Adrienne is a certified dog trainer and former veterinarian assistant who partners with some of the best veterinarians worldwide.

How to Wean a Dog Off Prednisone (or Prednisolone, in the UK)

How to Wean a Dog Off Prednisone (or Prednisolone, in the UK)

Sometimes, dog owners may feel tempted to stop their dogs from taking prednisone—either because their dog is feeling better or because of some annoying or scary side effect of prednisone.

This article emphasizes the importance of acknowledging the risks associated with stopping prednisone abruptly, especially when the dog has been on it for quite some time.

When I worked for a vet, I remember that sometimes, extra-long printouts about the medicine we prescribed would come out of our printing machine. Some warnings were so long that they'd span several sheets of adhesive paper, and I had to work hard to make the two labels fit on the bottle. Corticosteroid drugs like prednisone had the longest labels of all. Why?

Because prednisone is a tricky drug that has a very long list of instructions and warnings. As a dosage, it is usually given in a "blast" initially and then tapered off gradually. An example of prednisone instructions would be something like this:

Give 1/2 a tablet twice a day for five days, then give 1/2 a tablet once a day for five days, then give 1/2 a tablet every other day until all the medicine is gone.

What Is Prednisone?

But what exactly is prednisone, and most of all, why does it have such odd instructions?

Prednisone is a synthetic corticosteroid drug that is often used to suppress the immune system for the purpose of reducing inflammation, pain, swelling, or itching. It's often prescribed for allergies, inflammation, adrenal gland disorders such as Addison's disease, and several autoimmune diseases. Using prednisone for dogs with cancer can also help with appetite.

In many ways, prednisone is similar to the corticosteroid hormones cortisol and aldosterone, which are produced by the adrenal glands located along each kidney. Because of this, when taking prednisone, the adrenal glands start decreasing their production of cortisol, explains Dr. April Chang-Miller.

Why Should I Taper My Dog Off Prednisone and Corticosteroids Gradually?

Prednisone causes the adrenal glands to decrease their production of cortisol. If prednisone were stopped abruptly, it would be too shocking for the adrenal glands, which would suddenly need to produce cortisol in large amounts again. So by tapering the prednisone gradually, the adrenals are given time to resume their normal functionality.

Most of all, tapering off will help prevent prednisone withdrawal symptoms, which can be scary and even life-threatening. In the next paragraph, we will see some potential problems associated with tapering off your dog's prednisone too quickly.
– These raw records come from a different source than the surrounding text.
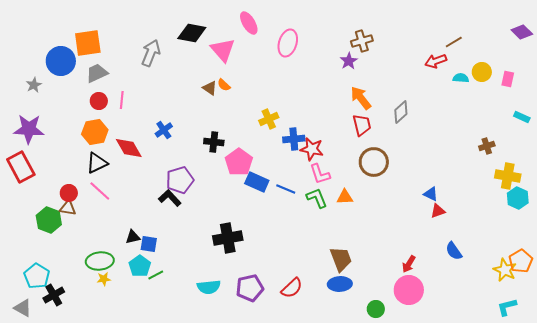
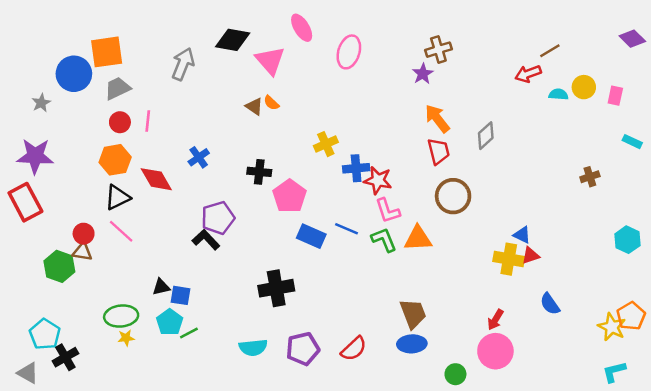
yellow cross: (508, 176) -> (509, 259), moved
blue rectangle: (257, 182) -> (311, 236), moved
orange triangle: (345, 197) -> (418, 239), size x1.4

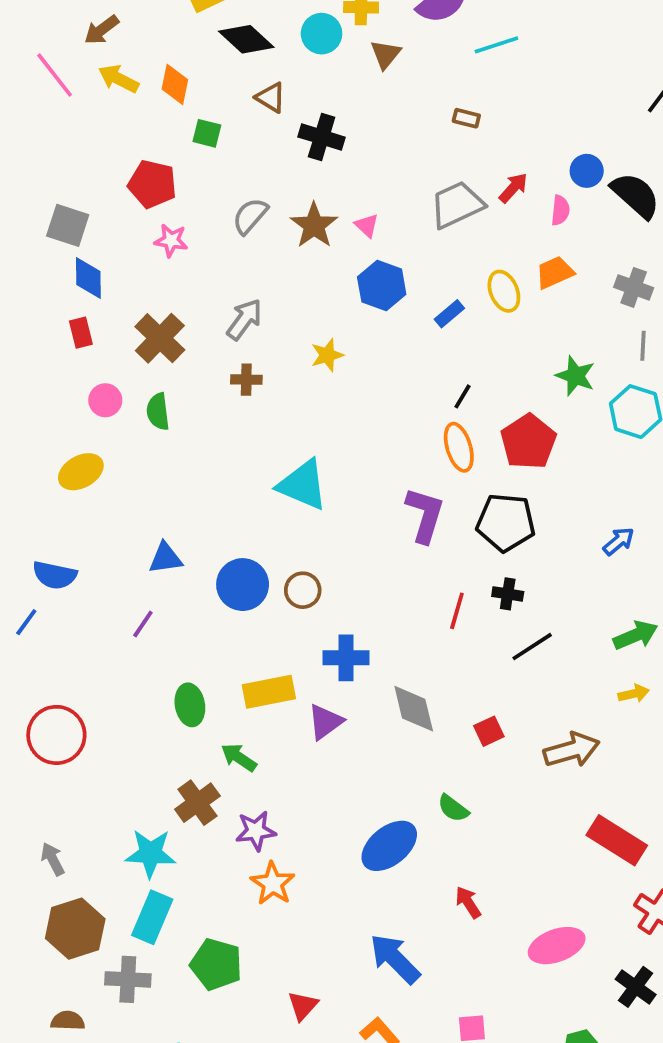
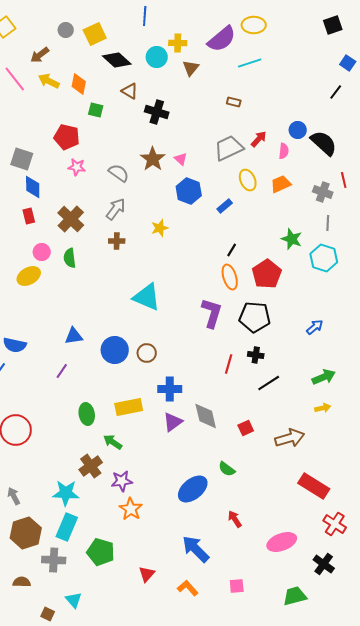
gray semicircle: (250, 216) -> (119, 173), moved, turned 85
yellow ellipse: (504, 291) -> (248, 180), moved
yellow ellipse: (81, 472) -> (29, 276), moved
purple triangle: (325, 722) -> (173, 422), moved

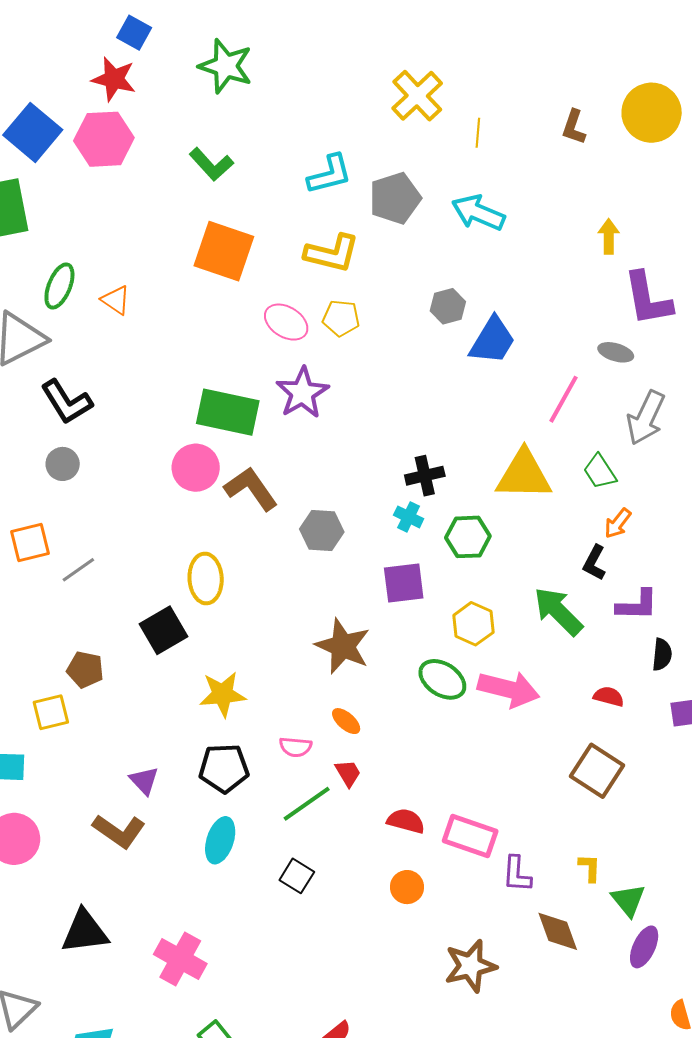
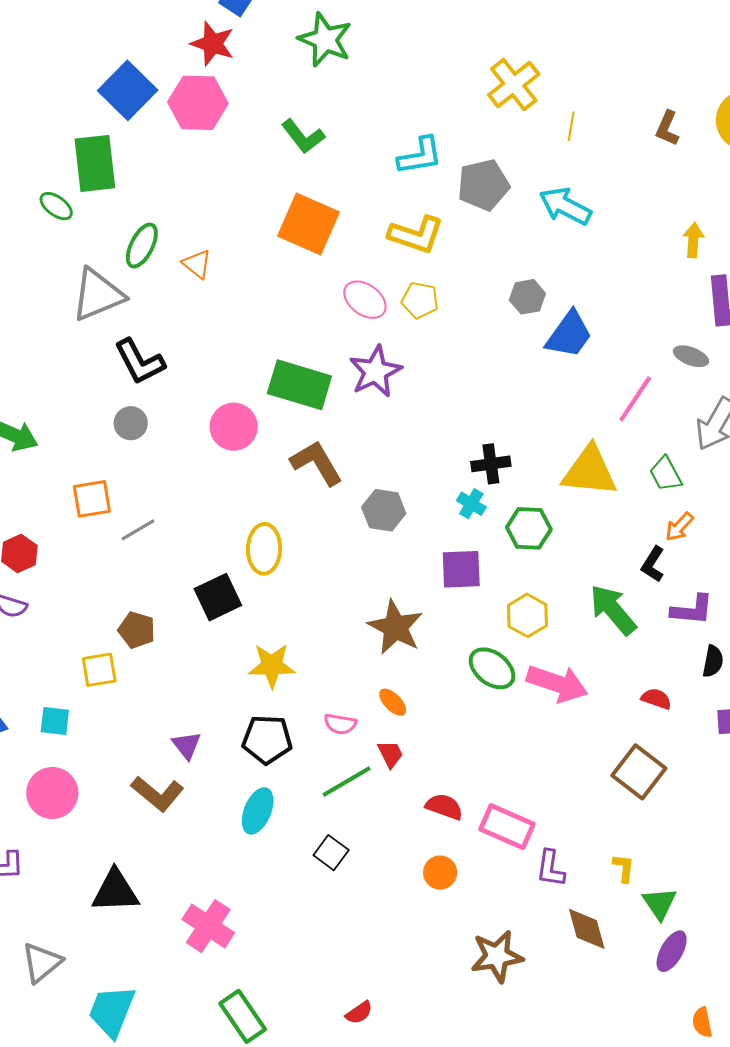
pink circle: (196, 468) -> (234, 427), moved

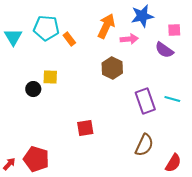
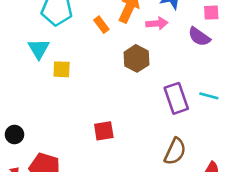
cyan triangle: (13, 37) -> (39, 49), moved
orange rectangle: (69, 39) -> (101, 25), moved
black circle: (33, 89) -> (14, 135), moved

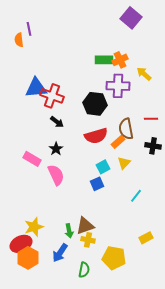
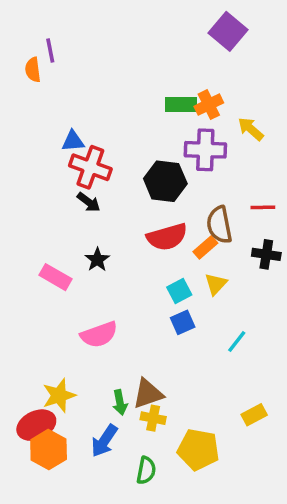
blue triangle: (36, 88) -> (73, 141), moved, size x0.6
black arrow: (57, 122) -> (89, 202), moved
pink semicircle: (56, 175) -> (99, 335), moved, turned 95
blue square: (97, 184) -> (183, 322), moved

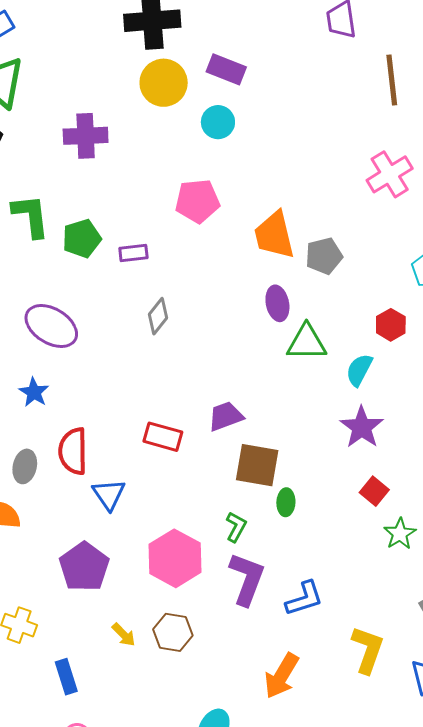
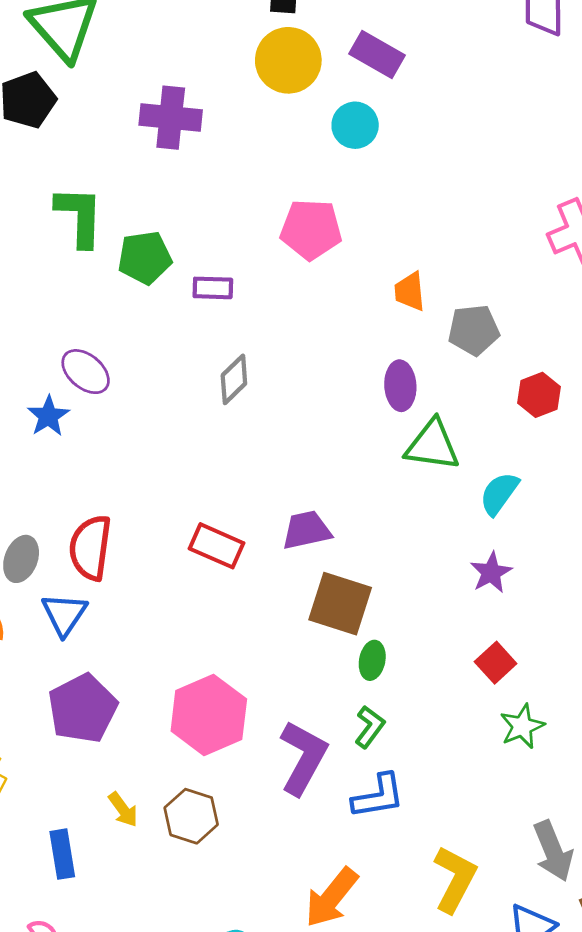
orange trapezoid: (274, 235) -> (410, 291), size x0.6
red hexagon: (391, 325) -> (539, 395), moved
purple ellipse: (51, 326) -> (86, 372), size x0.7
blue star: (34, 392) -> (48, 416), moved
purple star: (362, 427) -> (491, 573), size x0.7
blue triangle: (109, 494) -> (64, 614), moved
green L-shape: (236, 527) -> (370, 727), moved
blue rectangle: (66, 677) -> (62, 854), moved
The Signs of Stopping Prednisone Too Quickly in Dogs

There isn't a lot of information about what the symptoms of tapering too quickly are in a dog. However, for humans taking prednisone, these symptoms of tapering too quickly are widely recognized:

  1. Severe shaking, fatigue, weakness, and aching. For example, if your dog trembles, seems more lethargic than usual, is sleeping all the time, doesn't want to move much, or if they seem like they're in pain.
  2. Digestive issues. For example, if the dog seems nauseous, vomits, has diarrhea, or shows little interest in food.
  3. Lightheadedness. If your dog seems dizzy, has trouble walking, or flops down mid-walk.
  4. Increased thirst or urination.

None of these signs is a guarantee that your dog is weaning off prednisone too quickly—rather, these are some signs to be aware of.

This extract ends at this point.